## Data provided
★ ★ ★ ★

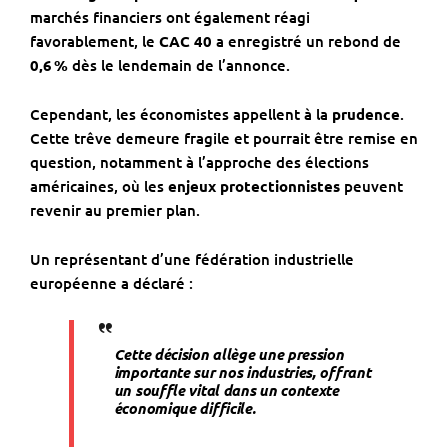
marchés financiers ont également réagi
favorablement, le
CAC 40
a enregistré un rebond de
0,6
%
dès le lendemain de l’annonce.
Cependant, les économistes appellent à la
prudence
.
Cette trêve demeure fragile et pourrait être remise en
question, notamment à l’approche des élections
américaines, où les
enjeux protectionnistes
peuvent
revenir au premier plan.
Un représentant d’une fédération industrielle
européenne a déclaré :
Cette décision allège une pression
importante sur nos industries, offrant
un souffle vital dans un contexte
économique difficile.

★ ★ ★ ★

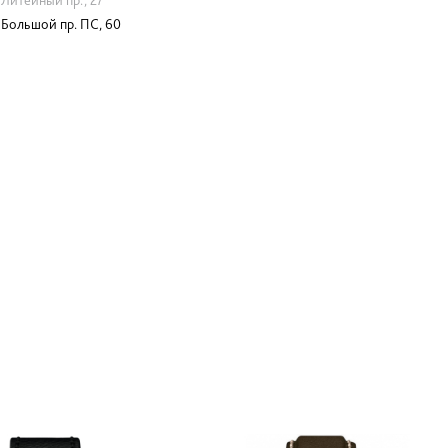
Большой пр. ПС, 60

★ ★ ★ ★

## Work order
Using the listing above, return word for word each line from the one that has "enjeux protectionnistes" through the one that has "économique difficile.", and no line outside that range.

## Response
enjeux protectionnistes
peuvent
revenir au premier plan.
Un représentant d’une fédération industrielle
européenne a déclaré :
Cette décision allège une pression
importante sur nos industries, offrant
un souffle vital dans un contexte
économique difficile.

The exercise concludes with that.